Em 1982, quando Eduardo Dussek cantou "Troque seu cachorro por uma criança pobre", na música Rock da Cachorra, de Léo Jaime, ainda não havia acontecido a expansão do mercado de bichos de estimação e de toda parafernália ligada ao cuidado com os bichanos. O sucesso que a música alcançou naquele contexto provavelmente não seria o mesmo se fosse lançada nos dias de hoje. A música que tinha até um certo viés político de denúncia do exagerado cuidado com os animais de estimação, em detrimento de nossas crianças carentes, e cantada em tom bem humorado, provavelmente esbarraria na realidade do mercado: segundo consultores da área de produtos para animais de estimação, estima-se que o mercado de pet cresce cerca de 20% ao ano no país e fatura mais de US$ 1 bilhão por ano.
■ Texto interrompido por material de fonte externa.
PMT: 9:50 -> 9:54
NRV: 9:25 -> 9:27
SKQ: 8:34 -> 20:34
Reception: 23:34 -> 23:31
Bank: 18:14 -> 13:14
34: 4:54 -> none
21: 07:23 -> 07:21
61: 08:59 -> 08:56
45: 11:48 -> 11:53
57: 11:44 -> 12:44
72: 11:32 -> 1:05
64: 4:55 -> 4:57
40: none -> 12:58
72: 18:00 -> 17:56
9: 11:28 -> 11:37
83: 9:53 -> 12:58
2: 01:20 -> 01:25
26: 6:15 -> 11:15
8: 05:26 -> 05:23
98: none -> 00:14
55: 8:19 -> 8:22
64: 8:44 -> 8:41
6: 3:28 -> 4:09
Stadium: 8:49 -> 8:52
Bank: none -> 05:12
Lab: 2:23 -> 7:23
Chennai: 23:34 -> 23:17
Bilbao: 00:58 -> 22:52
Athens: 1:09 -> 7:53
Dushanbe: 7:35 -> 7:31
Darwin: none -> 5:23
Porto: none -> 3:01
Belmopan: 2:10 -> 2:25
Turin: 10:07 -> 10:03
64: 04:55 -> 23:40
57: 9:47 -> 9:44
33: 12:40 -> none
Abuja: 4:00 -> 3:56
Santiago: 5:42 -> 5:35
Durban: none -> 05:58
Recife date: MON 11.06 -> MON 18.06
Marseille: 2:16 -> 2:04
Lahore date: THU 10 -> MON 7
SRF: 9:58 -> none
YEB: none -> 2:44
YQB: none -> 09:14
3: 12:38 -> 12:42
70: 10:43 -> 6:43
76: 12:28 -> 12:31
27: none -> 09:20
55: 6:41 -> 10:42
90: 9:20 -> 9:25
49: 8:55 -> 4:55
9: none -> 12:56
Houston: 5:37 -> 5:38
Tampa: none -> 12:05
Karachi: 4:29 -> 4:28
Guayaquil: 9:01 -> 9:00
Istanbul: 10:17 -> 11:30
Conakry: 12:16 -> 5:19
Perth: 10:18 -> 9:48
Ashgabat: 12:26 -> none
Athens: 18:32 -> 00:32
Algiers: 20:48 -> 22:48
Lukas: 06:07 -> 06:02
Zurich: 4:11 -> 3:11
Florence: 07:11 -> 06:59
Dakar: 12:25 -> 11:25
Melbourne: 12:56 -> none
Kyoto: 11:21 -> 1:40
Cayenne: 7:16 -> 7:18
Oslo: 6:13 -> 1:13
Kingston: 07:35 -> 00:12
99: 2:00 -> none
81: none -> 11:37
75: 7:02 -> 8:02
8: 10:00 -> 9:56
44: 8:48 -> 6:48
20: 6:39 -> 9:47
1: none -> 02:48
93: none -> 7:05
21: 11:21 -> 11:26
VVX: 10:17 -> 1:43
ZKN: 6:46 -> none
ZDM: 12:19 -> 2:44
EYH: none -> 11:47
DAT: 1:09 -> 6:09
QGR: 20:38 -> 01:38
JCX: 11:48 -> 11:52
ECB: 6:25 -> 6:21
A mesma quantia é movimentada anualmente pelo mercado clandestino de animais silvestres, no chamado tráfico de animais. É, os animais também viraram mercadoria! Este é um ponto interessante para refletirmos
Por que será que o mercado de animais se expande tanto? Poderão existir várias respostas, mas quero me dedicar a um fator, retirado do depoimento de um empresário do ramo de Pet Shops: "No mundo globalizado, o mercado dos bichos de companhia também é sinônimo de lucros".Esta carência de companhia apontada pelo empresário não se deve à chamada Globalização, mas ao aumento da desconfiança entre nós. Carecemos de cuidados e queremos cuidar. Mas num mundo tão individualista, em que perdemos nossas referências, em que não conhecemos mais ninguém, em que saimos de casa para trabalhar e voltamos à noite sem receber uma manifestação de aprovação, de cuidado, e sem manifestarmos nosso contentamento com alguém, chegar em casa e ser recebido aos beijos, ou melhor, às lambidas e aos latidos ou miados, chega a ser comovente.
Não há dúvidas que os animais de estimação são carinhosos, companheiros etc. Mas a companhia que eles nos fazem é apenas um tipo de companhia, não substitui totalmente a necessidade de "estar com" que o ser humano tem. Tanto não satisfaz plenamente nossa carência de amigos e relações sociais que os mais entusiastas do cuidado com os animais logo começam a tratar os bichos como iguais, como seres humanos: é "meu amor" pra lá, "filhinho" pra cá, longas conversas com os bichinhos (e juram que o bicho está entendendo tudo que está ouvindo!).
Sem dúvida, esse tipo de cuidado exagerado com os bichos expõe a carência e solidão que vivemos nos dias de hoje. Principalmente nos grandes centros urbanos. Mas os lugares menores também são alcançados pelo mesmo sentimento de desconfiança e medo que nos isola um do outro, graças à homogeneização da experiência. (Vou falar melhor disso qualquer dia.)
Aristóteles dizia que o homem é um animal politico, quer dizer, relacional, que precisa desenvolver seu lado social, precisa estar com o outro. Se, como estou afirmando, a companhia dos animais não supre completamente as carências humanas de cuidado e proteção, podemos questionar também pensando pelo lado do animalzinho: será que nossa companhia é suficiente para ele? será que somos tão boa companhia para ele quanto ele é pra nós? Com certeza, as respostas serão negativas.
Desde já quero deixar claro que não sou contra animais de estimação ou que esteja pregando o maus tratos aos animais etc. Minha questão é humanista: por que nos tornamos pessoas tão sós? Por que nos preocupamos e gastamos mais com os bichanos que com nossos semelhantes? E, fundamentalmente, quero afirmar que precisamos de um equilíbrio entre o cuidado com o bicho e o cuidado com o outro (ser humano), sob pena de nos tornarmos ainda mais sós e carentes. Vamos à rua. Vamos cuidar do outro. Mas não espere aceitação imediata, porque não estamos acostumados a isso e desconfiamos de quem o faça.
Para encerrar, quero dizer, em primeira mão, que ingressei (eu e a esposa) com um processo judicial para adoção de menor (ser humano). Estou fazendo a minha parte. A situação dos menores abandonados no Brasil é também um problema social. Mas isto fica para outra oportunidade.